Reporting Mike Schuh
BALTIMORE (WJZ) — Ever since it opened, the Promenade at the Inner Harbor has been off limits to bicycles—but now that may change.
Mike Schuh has more.
It’s the public space the world has come to love. Millions have strolled the Inner Harbor—but one thing is missing: bikes.
The city has felt that bikes and people don’t mix. But bikes and pedestrians work fine on area rail trails.
“And there are bikers, joggers, walkers and it’s fantastic. Everyone who uses alternative forms of transportation all know how to get along,” said cyclist Seema Iyler.
Iyler, like other cyclists, would love to bike there because it’s less stressful.
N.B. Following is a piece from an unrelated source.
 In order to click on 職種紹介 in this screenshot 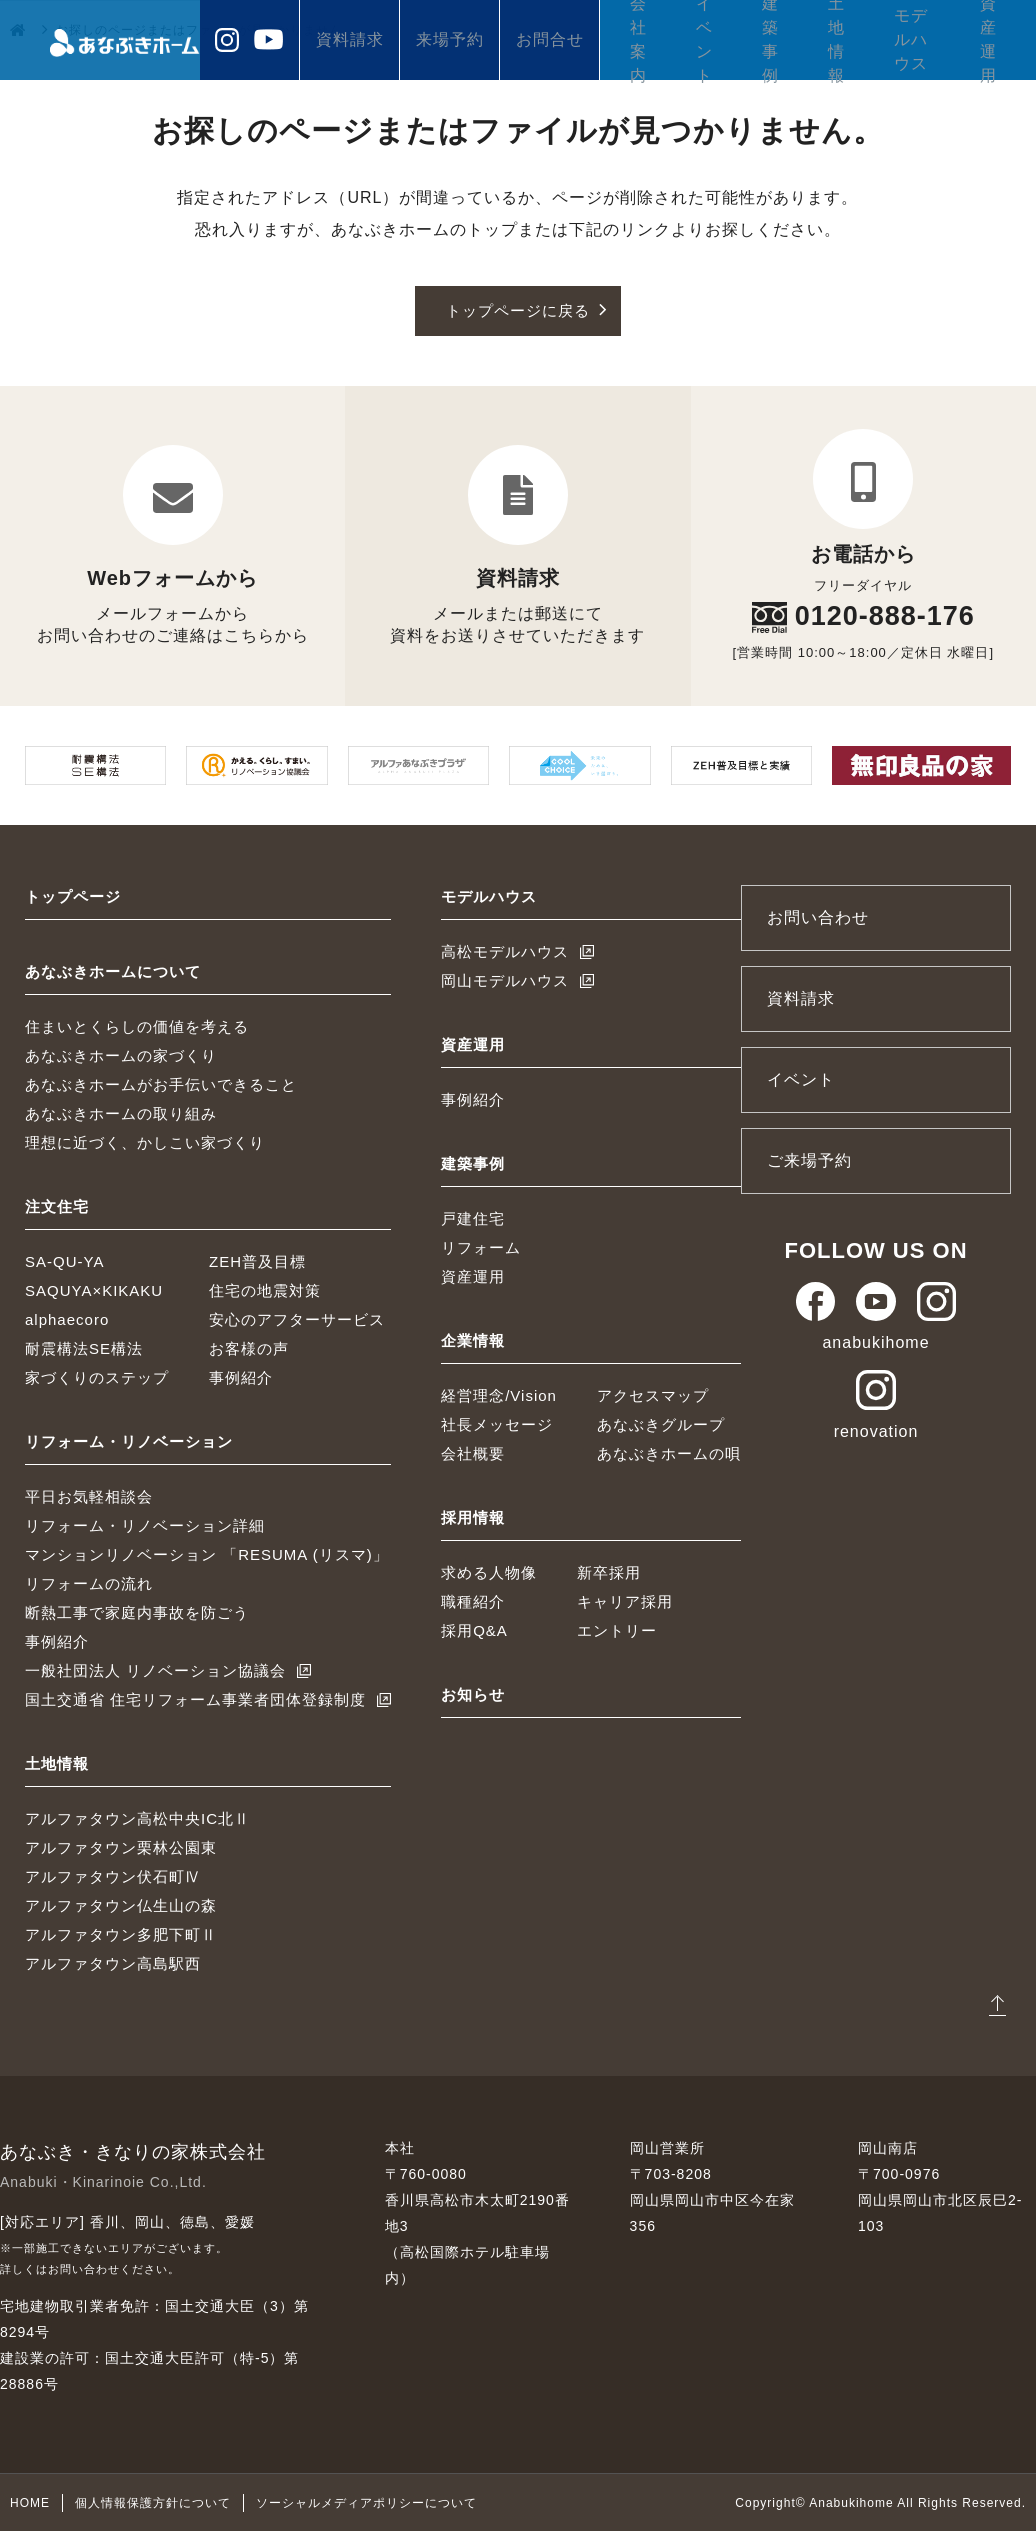, I will do `click(473, 1601)`.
Cyclists say one of the things that is very appealing about the Promenade is that there are no cars.
“Cars—not intentionally, but they’re just bigger, they have more mass and they’ll always win in a fight between a bike and a car,” Iyler said.
So, under consideration, the seven miles of wide sidewalk, opening them up to bikes all the way from the Museum of Industry clockwise all the way to Canton.
“So the Department of Transportation wants to accommodate those cyclists who want more bike lanes, more safety for when they want to travel,” said Adrienne Barnes, Baltimore City Department of Transportation.
DOT is spending $50,000 to see if bikes can be allowed on the red bricks near the waters of the Inner Harbor.
“The feasibility study will assess if and how bikes will gain more access to sections of the Promenade and if it’s safe to do so,” Barnes said.
One recommendation from cyclists themselves: have a speed limit so no one gets hurt.
“Because bikes that are pretty slow, just meandering down there, I think won’t be a problem for pedestrians at all,” Iyler said.
Also coming, 250 Bike Share bikes that will be available for short-term rentals downtown.